*** RECORD EXCERPTS Section Begins ***

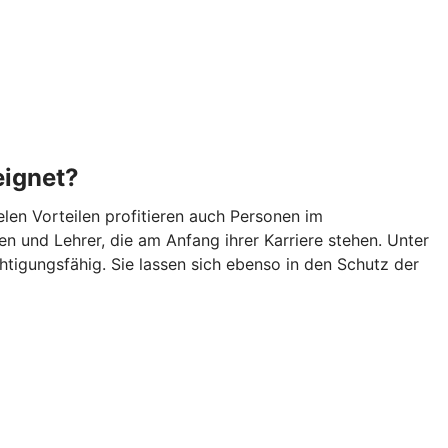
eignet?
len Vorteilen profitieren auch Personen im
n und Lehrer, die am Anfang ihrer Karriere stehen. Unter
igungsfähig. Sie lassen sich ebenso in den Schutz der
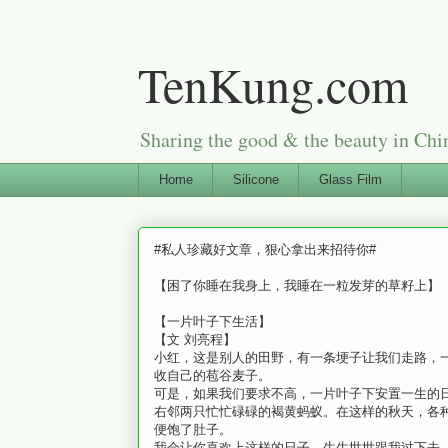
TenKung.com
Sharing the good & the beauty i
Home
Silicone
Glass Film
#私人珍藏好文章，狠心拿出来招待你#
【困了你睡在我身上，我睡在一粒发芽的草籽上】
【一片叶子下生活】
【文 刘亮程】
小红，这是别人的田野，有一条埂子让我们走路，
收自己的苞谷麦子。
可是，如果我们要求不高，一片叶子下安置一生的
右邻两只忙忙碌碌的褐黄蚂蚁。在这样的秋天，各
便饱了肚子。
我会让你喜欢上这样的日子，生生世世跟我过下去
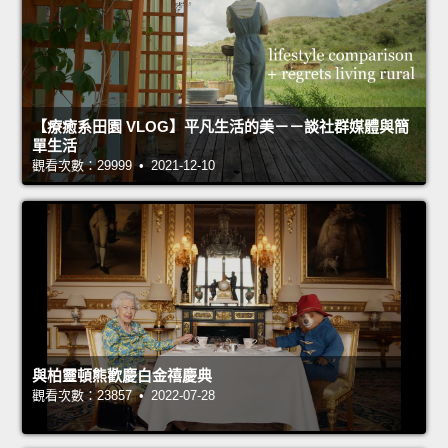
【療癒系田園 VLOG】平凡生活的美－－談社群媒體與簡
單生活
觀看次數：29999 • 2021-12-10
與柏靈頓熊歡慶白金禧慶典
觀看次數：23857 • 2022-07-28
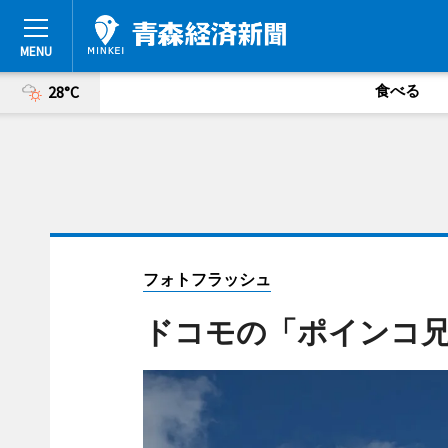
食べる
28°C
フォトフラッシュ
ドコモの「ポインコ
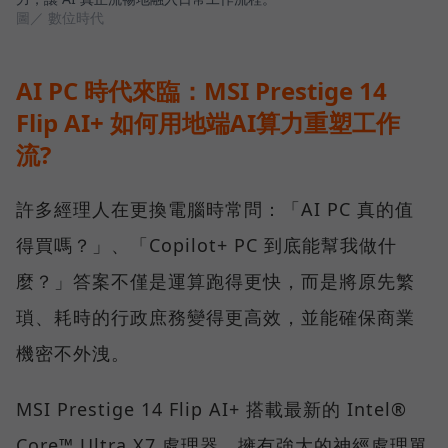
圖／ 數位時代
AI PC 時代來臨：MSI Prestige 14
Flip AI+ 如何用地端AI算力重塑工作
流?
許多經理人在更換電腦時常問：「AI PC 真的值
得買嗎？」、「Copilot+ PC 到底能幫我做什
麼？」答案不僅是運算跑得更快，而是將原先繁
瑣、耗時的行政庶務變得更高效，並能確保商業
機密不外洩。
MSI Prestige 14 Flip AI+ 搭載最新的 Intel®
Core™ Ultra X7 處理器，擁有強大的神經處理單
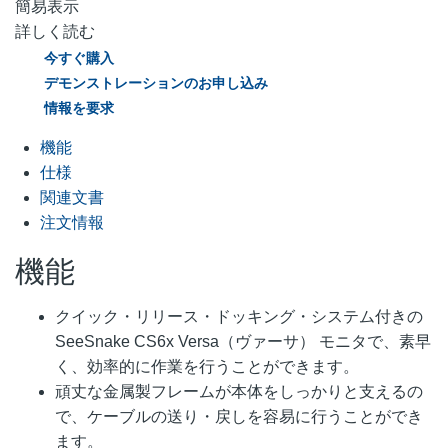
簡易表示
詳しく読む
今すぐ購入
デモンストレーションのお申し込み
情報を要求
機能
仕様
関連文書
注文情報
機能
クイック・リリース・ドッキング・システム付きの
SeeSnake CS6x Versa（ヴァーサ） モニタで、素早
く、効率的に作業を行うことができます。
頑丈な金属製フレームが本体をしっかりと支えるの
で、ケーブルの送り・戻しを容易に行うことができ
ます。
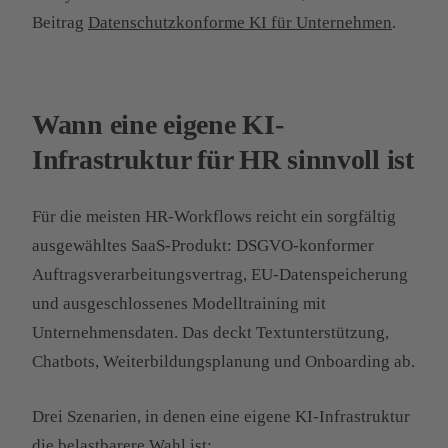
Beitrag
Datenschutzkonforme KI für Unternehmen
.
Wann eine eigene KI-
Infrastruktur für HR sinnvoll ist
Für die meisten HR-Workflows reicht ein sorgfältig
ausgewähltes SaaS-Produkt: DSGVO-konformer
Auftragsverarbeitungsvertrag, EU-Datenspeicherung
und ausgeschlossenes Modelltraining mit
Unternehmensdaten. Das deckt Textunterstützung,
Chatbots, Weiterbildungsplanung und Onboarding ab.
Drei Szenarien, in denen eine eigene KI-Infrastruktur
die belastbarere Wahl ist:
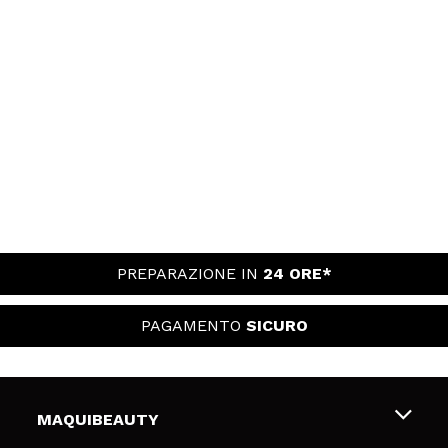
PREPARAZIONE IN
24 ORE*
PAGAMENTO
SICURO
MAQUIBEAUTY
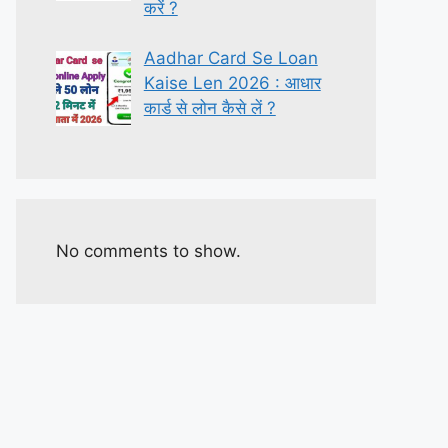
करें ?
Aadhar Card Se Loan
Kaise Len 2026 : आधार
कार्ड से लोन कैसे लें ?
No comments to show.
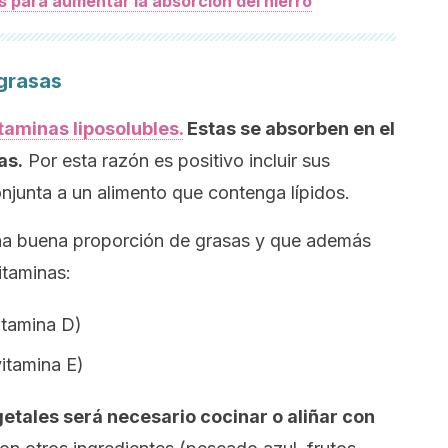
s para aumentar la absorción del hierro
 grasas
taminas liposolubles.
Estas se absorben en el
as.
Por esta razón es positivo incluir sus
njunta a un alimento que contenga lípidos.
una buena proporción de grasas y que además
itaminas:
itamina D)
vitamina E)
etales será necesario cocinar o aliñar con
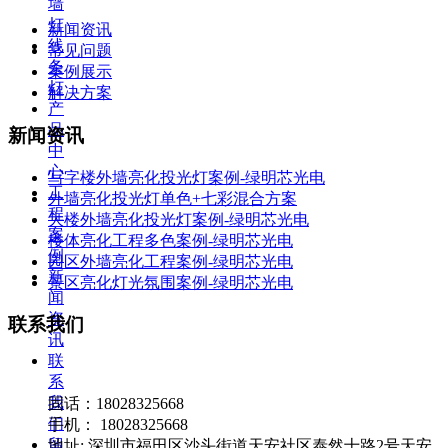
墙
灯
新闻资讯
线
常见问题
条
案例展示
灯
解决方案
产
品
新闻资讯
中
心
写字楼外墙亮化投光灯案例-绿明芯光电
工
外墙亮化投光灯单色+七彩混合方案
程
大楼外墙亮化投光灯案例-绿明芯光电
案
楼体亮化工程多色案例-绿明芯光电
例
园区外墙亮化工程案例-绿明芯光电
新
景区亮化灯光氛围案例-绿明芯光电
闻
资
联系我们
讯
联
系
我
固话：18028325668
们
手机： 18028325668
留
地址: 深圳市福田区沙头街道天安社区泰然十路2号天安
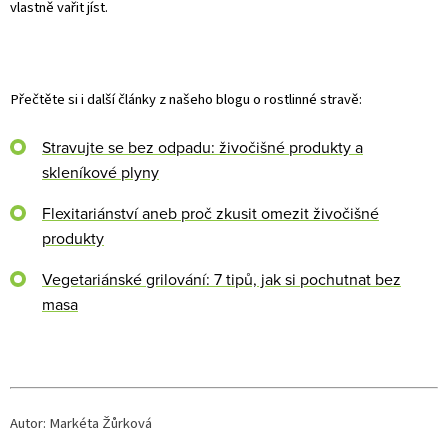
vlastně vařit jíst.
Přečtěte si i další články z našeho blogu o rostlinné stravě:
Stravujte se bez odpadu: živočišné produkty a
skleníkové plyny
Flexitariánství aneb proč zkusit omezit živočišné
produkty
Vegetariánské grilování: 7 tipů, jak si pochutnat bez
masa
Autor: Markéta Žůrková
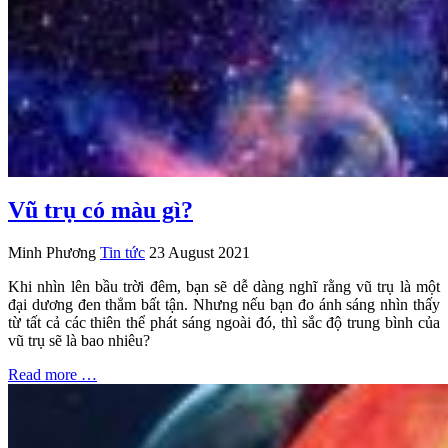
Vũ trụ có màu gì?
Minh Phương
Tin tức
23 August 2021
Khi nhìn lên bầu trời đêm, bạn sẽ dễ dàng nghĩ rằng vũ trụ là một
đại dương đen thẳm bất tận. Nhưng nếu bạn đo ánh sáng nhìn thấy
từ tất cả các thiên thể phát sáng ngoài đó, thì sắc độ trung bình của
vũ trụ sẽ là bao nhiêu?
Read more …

*** RECORD EXCERPTS Section Ends ***

TASK TO CARRY OUT: In the entries above, count each line containing the word "grasas" and reply with only the count.

WRITTEN SOLUTION: 2